İsrail, 2023 yılının Ekim ayında sabaha karşı İran’a büyük bir hava saldırısı düzenledi. Bu saldırıda İran Genelkurmay Başkanı Bakıri ile Devrim Muhafızları Ordusu Komutanı Selami gibi üst düzey askeri yetkililerin öldüğü bildirildi. Saldırıların ardından İran, İsrail’e misilleme olarak 100’den fazla insansız hava aracı yönlendirdi. Bu olaylar, Orta Doğu’daki gerilimi bir kat daha artırdı ve uluslararası arenada geniş yankı buldu.
ABD Başkanı Donald Trump, İran ile nükleer müzakere sürecinin devam etmesine dair umut beslediklerini ifade etti. Ancak İsrail’in bu saldırıları sonrasında İran, nükleer müzakereleri ikinci bir emre kadar iptal etme kararı aldı. Bu gelişme, bölgedeki diplomatik dinamikleri daha da karıştırdı.

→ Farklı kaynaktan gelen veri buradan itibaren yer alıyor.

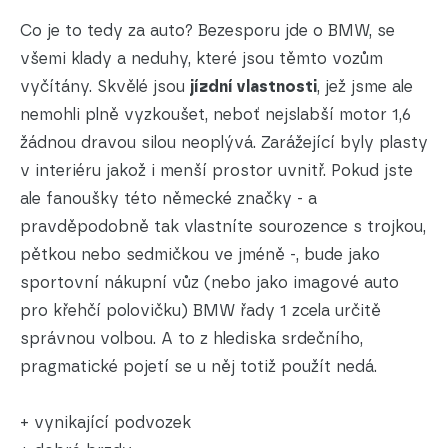
Co je to tedy za auto? Bezesporu jde o BMW, se
všemi klady a neduhy, které jsou těmto vozům
vyčítány. Skvělé jsou
jízdní vlastnosti
, jež jsme ale
nemohli plně vyzkoušet, neboť nejslabší motor 1,6
žádnou dravou silou neoplývá. Zarážející byly plasty
v interiéru jakož i menší prostor uvnitř. Pokud jste
ale fanoušky této německé značky - a
pravděpodobně tak vlastníte sourozence s trojkou,
pětkou nebo sedmičkou ve jméně -, bude jako
sportovní nákupní vůz (nebo jako imagové auto
pro křehčí polovičku) BMW řady 1 zcela určitě
správnou volbou. A to z hlediska srdečního,
pragmatické pojetí se u něj totiž použít nedá.
+ vynikající podvozek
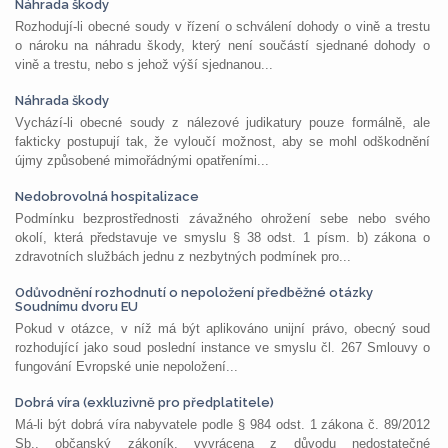
Náhrada škody
Rozhodují-li obecné soudy v řízení o schválení dohody o vině a trestu
o nároku na náhradu škody, který není součástí sjednané dohody o
vině a trestu, nebo s jehož výší sjednanou...
Náhrada škody
Vychází-li obecné soudy z nálezové judikatury pouze formálně, ale
fakticky postupují tak, že vyloučí možnost, aby se mohl odškodnění
újmy způsobené mimořádnými opatřeními...
Nedobrovolná hospitalizace
Podmínku bezprostřednosti závažného ohrožení sebe nebo svého
okolí, která představuje ve smyslu § 38 odst. 1 písm. b) zákona o
zdravotních službách jednu z nezbytných podmínek pro...
Odůvodnění rozhodnutí o nepoložení předběžné otázky
Soudnímu dvoru EU
Pokud v otázce, v níž má být aplikováno unijní právo, obecný soud
rozhodující jako soud poslední instance ve smyslu čl. 267 Smlouvy o
fungování Evropské unie nepoložení...
Dobrá víra (exkluzivně pro předplatitele)
Má-li být dobrá víra nabyvatele podle § 984 odst. 1 zákona č. 89/2012
Sb., občanský zákoník, vyvrácena z důvodu nedostatečné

Saldırıya dünya genelinden ve Türkiye’den gelen tepkiler çığ gibi büyüdü. Türkiye Cumhuriyeti’nin AKP’li Cumhurbaşkanı Recep Tayyip Erdoğan, olayların meydana gelmesinin hemen ardından X sosyal medya platformu üzerinden bir açıklama yaptı. Erdoğan, yaşananları “apaçık bir provokasyon” olarak tanımladı. “İsrail, Gazze başta olmak üzere bölgemizi kana, gözyaşına ve istikrarsızlığa boğma stratejisini bu sabah itibarıyla çok tehlikeli bir aşamaya taşımıştır,” açıklamalarında bulundu.
Erdoğan, İsrail’in İran’a düzenlediği saldırıların uluslararası hukuku ihlal ettiğini belirterek, “Uluslararası toplum, küresel ve bölgesel istikrarı hedef alan İsrail haydutluğuna artık bir dur demelidir,” dedi. Ayrıca, Netanyahu yönetimini kınayarak, “Netanyahu ve katliam şebekesinin tüm bölgemizi ateşe atan saldırılarının mutlaka önüne geçilmelidir. Orta Doğu’da daha fazla kan, yıkım ve çatışma görmek istemediğimizi bugün bir kez daha ifade ediyoruz,” ifadelerini kullandı.
Erdoğan’ın açıklamasında, Türkiye olarak İran’a yönelik düzenlenen menfur saldırıları kınadığı vurgulanarak, hayatını kaybedenlere Allah’tan rahmet, yaralılara acil şifalar diledi. Ayrıca, dost ve kardeş İran halkına taziyelerini de iletti. Bu durum, Türkiye’nin İran’a yönelik duyduğu tarihi ve kültürel bağların bir yansıması olarak değerlendirildi.
Yaşanan bu gelişmeler, Orta Doğu’da yeni bir çatışma döneminin kapısını aralama potansiyeli taşıyor. Hem siyasi hem de askeri stratejilerin yeniden gözden geçirilmesini gerektiren bu olaylar, bölgedeki ülkelerin bir araya gelerek uluslararası diplomasi yoluyla barış arayışına girmeleri gerekliliğini bir kez daha hatırlatmaktadır.
Bölgede yaşanan gerginliklerin artması, sadece ilgili ülkeleri değil tüm dünyayı etkileyecek nitelikte. Bu nedenle, uluslararası toplumun bu süreçte alacağı tutum ve gerçekleştireceği diplomatik girişimler, Orta Doğu’nun geleceği için kritik öneme sahip olacaktır.